Want Healthier Kids? Give Them More Cafeteria Time, Study Says


In place of fancy chefs, cutesy lunch boxes, and smiley-faced stickers, nutritionists are now making more straightforward suggestions to get the most out of school meals – make the lunch period longer.

Karen Kaplan, writing for The Los Angeles Times, says proponents of this idea have some data to back up their suggestion. Researchers found after analyzing the eating habits of 1,001 elementary and middle school students in the Boston-area that the more time students had to finish their lunches, the more vegetables, fruits, and milk they consumed.

The study, Modifying Eating and Lifestyles at School (MEALS), published last week in the Journal of the Academy of Nutrition and Dietetics, observed students in six schools who had as little as 20 minutes for lunch. Some of that time was spent getting to the cafeteria and waiting in line. By the time many kids were finally seated and eating their lunches, they had as little as 10 minutes to eat.

In the other five schools in the study, two had 25-minute lunch periods and three had 30 minutes for their meal.

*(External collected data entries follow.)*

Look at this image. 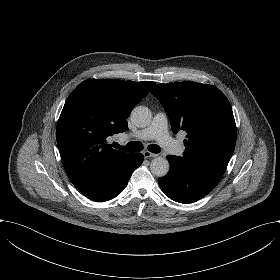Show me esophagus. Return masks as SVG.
Instances as JSON below:
<instances>
[{"mask_svg": "<svg viewBox=\"0 0 280 280\" xmlns=\"http://www.w3.org/2000/svg\"><path fill=\"white\" fill-rule=\"evenodd\" d=\"M143 156H144L145 158H154V157H157L158 155L155 154V153H152V152H150V151H144V152H143Z\"/></svg>", "mask_w": 280, "mask_h": 280, "instance_id": "obj_1", "label": "esophagus"}]
</instances>
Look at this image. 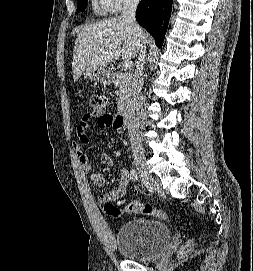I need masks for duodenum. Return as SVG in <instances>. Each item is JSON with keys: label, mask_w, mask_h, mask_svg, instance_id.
Returning a JSON list of instances; mask_svg holds the SVG:
<instances>
[{"label": "duodenum", "mask_w": 253, "mask_h": 271, "mask_svg": "<svg viewBox=\"0 0 253 271\" xmlns=\"http://www.w3.org/2000/svg\"><path fill=\"white\" fill-rule=\"evenodd\" d=\"M115 124L118 128H125L130 122V114L126 108H120L114 118Z\"/></svg>", "instance_id": "duodenum-1"}]
</instances>
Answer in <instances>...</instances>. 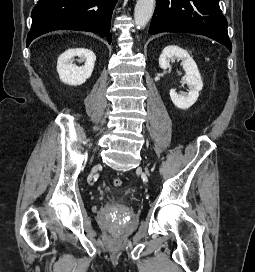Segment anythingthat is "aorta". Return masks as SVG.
Masks as SVG:
<instances>
[{
	"mask_svg": "<svg viewBox=\"0 0 255 272\" xmlns=\"http://www.w3.org/2000/svg\"><path fill=\"white\" fill-rule=\"evenodd\" d=\"M155 0H137L134 10V22L137 29L144 28L153 15Z\"/></svg>",
	"mask_w": 255,
	"mask_h": 272,
	"instance_id": "obj_1",
	"label": "aorta"
}]
</instances>
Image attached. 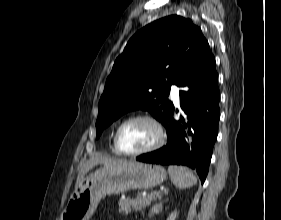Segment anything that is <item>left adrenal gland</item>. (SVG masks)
<instances>
[{
	"label": "left adrenal gland",
	"instance_id": "a2214340",
	"mask_svg": "<svg viewBox=\"0 0 281 220\" xmlns=\"http://www.w3.org/2000/svg\"><path fill=\"white\" fill-rule=\"evenodd\" d=\"M165 192L167 193V191H165ZM162 205H163V202H162V201H160L158 204H155V205L151 208V210H150L148 216H149V217H152L154 214L159 213V211L162 210Z\"/></svg>",
	"mask_w": 281,
	"mask_h": 220
}]
</instances>
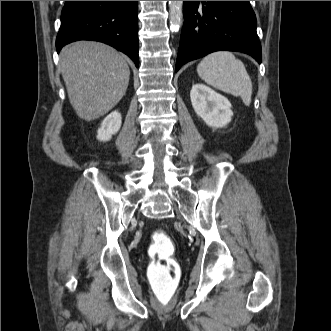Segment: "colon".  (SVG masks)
<instances>
[{"mask_svg":"<svg viewBox=\"0 0 331 331\" xmlns=\"http://www.w3.org/2000/svg\"><path fill=\"white\" fill-rule=\"evenodd\" d=\"M149 253V282L156 302L166 306L174 298L180 279V267L173 258L174 245L170 236L162 230L155 231Z\"/></svg>","mask_w":331,"mask_h":331,"instance_id":"5ec220e1","label":"colon"}]
</instances>
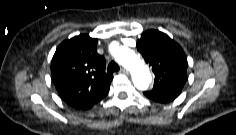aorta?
Masks as SVG:
<instances>
[{
	"instance_id": "1",
	"label": "aorta",
	"mask_w": 236,
	"mask_h": 135,
	"mask_svg": "<svg viewBox=\"0 0 236 135\" xmlns=\"http://www.w3.org/2000/svg\"><path fill=\"white\" fill-rule=\"evenodd\" d=\"M114 57L118 63L131 72L135 87L141 91L147 90L151 83V74L145 62L133 50L120 47Z\"/></svg>"
}]
</instances>
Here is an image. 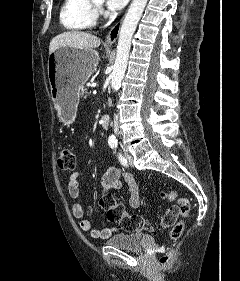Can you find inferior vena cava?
<instances>
[{"mask_svg":"<svg viewBox=\"0 0 240 281\" xmlns=\"http://www.w3.org/2000/svg\"><path fill=\"white\" fill-rule=\"evenodd\" d=\"M114 132L117 135L118 134V116L115 115L114 117Z\"/></svg>","mask_w":240,"mask_h":281,"instance_id":"602c4592","label":"inferior vena cava"}]
</instances>
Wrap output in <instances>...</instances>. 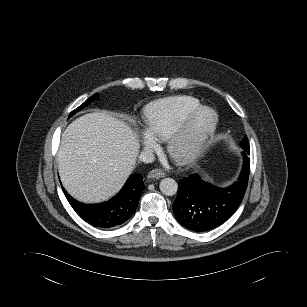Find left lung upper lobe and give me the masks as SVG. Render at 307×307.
Instances as JSON below:
<instances>
[{"instance_id": "obj_1", "label": "left lung upper lobe", "mask_w": 307, "mask_h": 307, "mask_svg": "<svg viewBox=\"0 0 307 307\" xmlns=\"http://www.w3.org/2000/svg\"><path fill=\"white\" fill-rule=\"evenodd\" d=\"M241 147L244 149L245 153L250 154V147L247 137L240 142Z\"/></svg>"}]
</instances>
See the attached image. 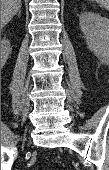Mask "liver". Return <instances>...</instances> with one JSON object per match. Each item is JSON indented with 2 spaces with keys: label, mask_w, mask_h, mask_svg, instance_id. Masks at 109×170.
<instances>
[{
  "label": "liver",
  "mask_w": 109,
  "mask_h": 170,
  "mask_svg": "<svg viewBox=\"0 0 109 170\" xmlns=\"http://www.w3.org/2000/svg\"><path fill=\"white\" fill-rule=\"evenodd\" d=\"M21 0H1V26L4 27L18 12Z\"/></svg>",
  "instance_id": "1"
}]
</instances>
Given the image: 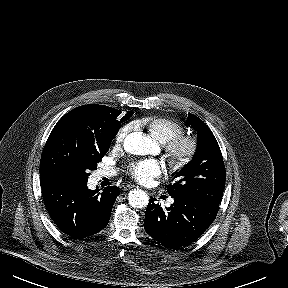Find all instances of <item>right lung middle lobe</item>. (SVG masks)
Returning a JSON list of instances; mask_svg holds the SVG:
<instances>
[{"mask_svg":"<svg viewBox=\"0 0 288 288\" xmlns=\"http://www.w3.org/2000/svg\"><path fill=\"white\" fill-rule=\"evenodd\" d=\"M121 111L108 107L90 128L79 120L59 121L53 128L40 161L41 187L87 182L89 171L97 168L121 127Z\"/></svg>","mask_w":288,"mask_h":288,"instance_id":"obj_1","label":"right lung middle lobe"}]
</instances>
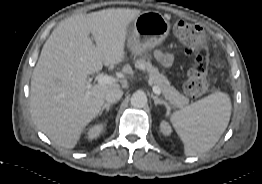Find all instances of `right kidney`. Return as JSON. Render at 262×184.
<instances>
[{
    "label": "right kidney",
    "mask_w": 262,
    "mask_h": 184,
    "mask_svg": "<svg viewBox=\"0 0 262 184\" xmlns=\"http://www.w3.org/2000/svg\"><path fill=\"white\" fill-rule=\"evenodd\" d=\"M103 128H104V124H102V123H98V124L91 126L87 131V136H86L87 139L93 140V139H96L97 137H99Z\"/></svg>",
    "instance_id": "right-kidney-1"
}]
</instances>
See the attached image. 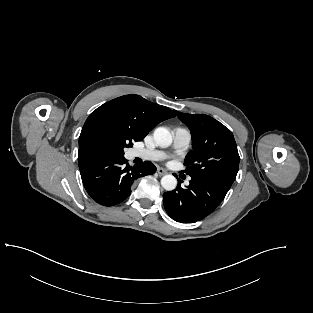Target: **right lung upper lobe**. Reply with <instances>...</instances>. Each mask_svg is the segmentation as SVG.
Returning <instances> with one entry per match:
<instances>
[{
    "label": "right lung upper lobe",
    "instance_id": "cb5924a9",
    "mask_svg": "<svg viewBox=\"0 0 313 313\" xmlns=\"http://www.w3.org/2000/svg\"><path fill=\"white\" fill-rule=\"evenodd\" d=\"M175 113L139 95H124L101 105L82 128L78 162L107 156L113 138L119 133L130 134L135 141L143 140L157 124L175 117Z\"/></svg>",
    "mask_w": 313,
    "mask_h": 313
}]
</instances>
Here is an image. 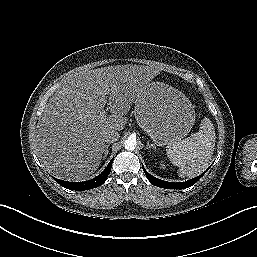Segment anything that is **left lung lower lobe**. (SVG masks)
I'll return each instance as SVG.
<instances>
[{"instance_id": "obj_1", "label": "left lung lower lobe", "mask_w": 257, "mask_h": 257, "mask_svg": "<svg viewBox=\"0 0 257 257\" xmlns=\"http://www.w3.org/2000/svg\"><path fill=\"white\" fill-rule=\"evenodd\" d=\"M143 170H144L149 182L154 186L165 188V189H186V188L194 185L205 174V172H207L208 169L204 173H202L201 175H199L193 179H190L185 182H177V183L160 180V179L155 178L152 175H150L144 168H143Z\"/></svg>"}]
</instances>
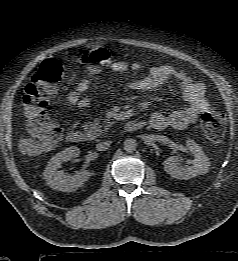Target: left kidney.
Segmentation results:
<instances>
[{
    "label": "left kidney",
    "mask_w": 238,
    "mask_h": 261,
    "mask_svg": "<svg viewBox=\"0 0 238 261\" xmlns=\"http://www.w3.org/2000/svg\"><path fill=\"white\" fill-rule=\"evenodd\" d=\"M186 146L194 155L193 165L183 167L178 163L176 156L167 158L163 165L164 171L176 179L188 180L198 175L205 174L210 168V162L201 147L193 140H188Z\"/></svg>",
    "instance_id": "obj_1"
}]
</instances>
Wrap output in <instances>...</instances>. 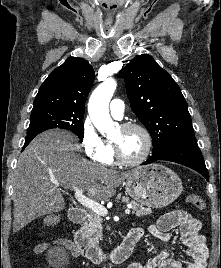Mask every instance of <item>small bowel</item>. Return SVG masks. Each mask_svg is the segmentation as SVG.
Wrapping results in <instances>:
<instances>
[{"label":"small bowel","instance_id":"obj_1","mask_svg":"<svg viewBox=\"0 0 221 268\" xmlns=\"http://www.w3.org/2000/svg\"><path fill=\"white\" fill-rule=\"evenodd\" d=\"M140 238L145 231L160 240L161 250L146 264L132 263L127 268H206L209 256L206 238L200 233L201 222L184 210H174L163 214L155 224L147 228H134ZM177 229L185 248L184 262L171 257L173 242L172 230ZM52 244H59L71 251L75 256L79 253L74 243L69 239H58L52 243L42 242L35 246L34 252L42 254Z\"/></svg>","mask_w":221,"mask_h":268}]
</instances>
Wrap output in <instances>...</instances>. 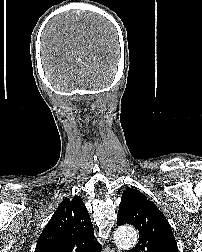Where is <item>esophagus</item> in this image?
Masks as SVG:
<instances>
[{
	"label": "esophagus",
	"mask_w": 202,
	"mask_h": 252,
	"mask_svg": "<svg viewBox=\"0 0 202 252\" xmlns=\"http://www.w3.org/2000/svg\"><path fill=\"white\" fill-rule=\"evenodd\" d=\"M112 252H120V250L112 249Z\"/></svg>",
	"instance_id": "obj_1"
}]
</instances>
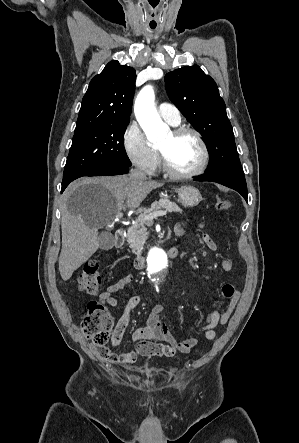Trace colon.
<instances>
[{
  "label": "colon",
  "instance_id": "1",
  "mask_svg": "<svg viewBox=\"0 0 299 443\" xmlns=\"http://www.w3.org/2000/svg\"><path fill=\"white\" fill-rule=\"evenodd\" d=\"M231 207L229 199L219 197L216 199L215 208L218 211H228ZM101 276L97 261L90 260L84 263L82 273L78 278L80 290L88 295H96L100 290ZM112 317L109 310L97 301H89L83 316L82 329L85 336L94 344L97 353L106 358L112 330Z\"/></svg>",
  "mask_w": 299,
  "mask_h": 443
}]
</instances>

In another study from Merrimack College in Massachusetts, the Harvard T.H. Chan School of Public Health, and a Boston-based nonprofit called Project Bread, two trends were found. First, the less time children had to eat, the less likely they were to put fruit on their trays. In schools where they had less than 25 minutes to eat, 57% chose a piece of fruit for their lunch. If they had less than 20 minutes for lunch, just 44% selected fruit. The percentage increased very little for those who had 20 to 24 minutes for lunchtime. Those who were pushed for time probably went past the fruit "trying to rush through the lunch line to maximize their amount of time to eat."

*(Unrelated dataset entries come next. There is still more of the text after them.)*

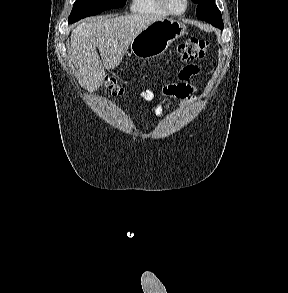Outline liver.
Instances as JSON below:
<instances>
[{"mask_svg":"<svg viewBox=\"0 0 288 293\" xmlns=\"http://www.w3.org/2000/svg\"><path fill=\"white\" fill-rule=\"evenodd\" d=\"M159 19L162 17L157 14H130L101 16L78 24L71 33L70 52L80 85L90 92L97 90L103 83L105 69L117 67L134 37Z\"/></svg>","mask_w":288,"mask_h":293,"instance_id":"liver-1","label":"liver"}]
</instances>
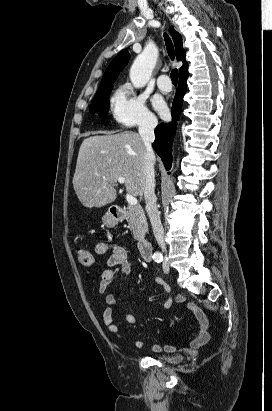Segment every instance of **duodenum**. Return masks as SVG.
<instances>
[{
  "label": "duodenum",
  "instance_id": "duodenum-1",
  "mask_svg": "<svg viewBox=\"0 0 272 411\" xmlns=\"http://www.w3.org/2000/svg\"><path fill=\"white\" fill-rule=\"evenodd\" d=\"M127 209L125 207L113 205L110 208V213L115 219H121ZM138 250L140 252L141 257L145 261H150L152 256V248L146 238H140L137 243Z\"/></svg>",
  "mask_w": 272,
  "mask_h": 411
}]
</instances>
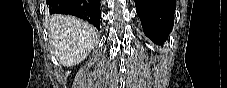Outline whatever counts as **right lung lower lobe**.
<instances>
[{"label": "right lung lower lobe", "mask_w": 227, "mask_h": 88, "mask_svg": "<svg viewBox=\"0 0 227 88\" xmlns=\"http://www.w3.org/2000/svg\"><path fill=\"white\" fill-rule=\"evenodd\" d=\"M49 12L75 15L100 28V0H47Z\"/></svg>", "instance_id": "obj_1"}]
</instances>
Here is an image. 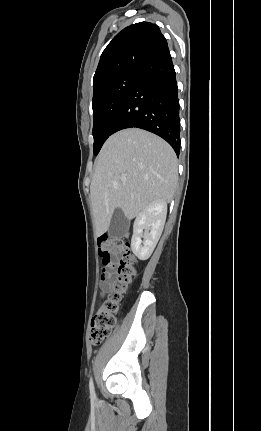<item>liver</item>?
I'll list each match as a JSON object with an SVG mask.
<instances>
[{"label":"liver","mask_w":261,"mask_h":431,"mask_svg":"<svg viewBox=\"0 0 261 431\" xmlns=\"http://www.w3.org/2000/svg\"><path fill=\"white\" fill-rule=\"evenodd\" d=\"M177 183V158L162 138L138 128L111 135L95 160L90 185L96 234L107 232L117 208L131 220L151 202H170Z\"/></svg>","instance_id":"1"}]
</instances>
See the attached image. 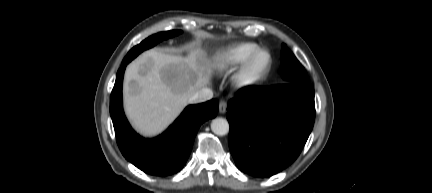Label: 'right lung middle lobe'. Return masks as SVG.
I'll return each instance as SVG.
<instances>
[{
    "mask_svg": "<svg viewBox=\"0 0 432 193\" xmlns=\"http://www.w3.org/2000/svg\"><path fill=\"white\" fill-rule=\"evenodd\" d=\"M180 33H181L180 30H172V31H167V32H160V33H157L155 35L148 37L147 39L142 41L139 45L132 48L128 52V54L125 56L123 62L129 63L132 59H134L142 51L155 46L158 42H160L164 39H167V38L172 37V36H176Z\"/></svg>",
    "mask_w": 432,
    "mask_h": 193,
    "instance_id": "dd1d6c3e",
    "label": "right lung middle lobe"
}]
</instances>
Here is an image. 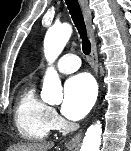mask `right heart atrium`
<instances>
[{
    "label": "right heart atrium",
    "instance_id": "obj_1",
    "mask_svg": "<svg viewBox=\"0 0 131 151\" xmlns=\"http://www.w3.org/2000/svg\"><path fill=\"white\" fill-rule=\"evenodd\" d=\"M50 118L54 126H57L60 123V117L53 108L50 109Z\"/></svg>",
    "mask_w": 131,
    "mask_h": 151
}]
</instances>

"It is also possible that these students recognized they would have less time to eat and therefore only selected foods they were likely to consume," said researchers.

The scientists concluded by collecting students' trays and weighing the food that was left that kids were concentrating on eating their entrees. But more time in the cafeteria meant more time to eat healthful side dishes.

"A 30-minute lunch period would enable most students to have a sufficient amount of seated time in cafeterias, taking into account travel time to the cafeteria and waiting in line for food," they wrote.

If scheduling longer lunch periods is impossible, schools could add more serving lines, create automated payment systems, or implement other systems that could make cafeterias more efficient.

Traci Pederson, reporting for PsychCentral, writes that children from low-income families often get half their daily caloric intake from their school lunches, which explains the extreme importance of finding ways to improve student food selections and consumption.

The study also pointed out that kids who are given less time for lunch miss out on important components of a healthy diet, such as fiber-rich whole grains and calcium. Lead investigator Juliana F. W. Cohen, Sc.D., Sc.M., of the Department of Health Sciences at Merrimack College in Massachusetts, said that policies that improve the school food environment can affect the "growing socioeconomic disparities in the prevalence of obesity and in improving the overall nutrient quality of children's diets."

Previous research has shown that if food is eaten too quickly, there can be a notable decrease in satiety, which can lead to obesity. The habits learned in the school cafeteria can be habits that follow a child into his adulthood. Jonathan Vernon, reporting for Medical News Today, quoted one of the paper's authors on the broader importance of studying how kids actually consume food at school:

Senior author Eric Rimm, professor of epidemiology and nutrition, says that "every school day the National School Lunch Program helps to feed over 30 million children in 100,000 schools across the US, yet little research has been done in this field."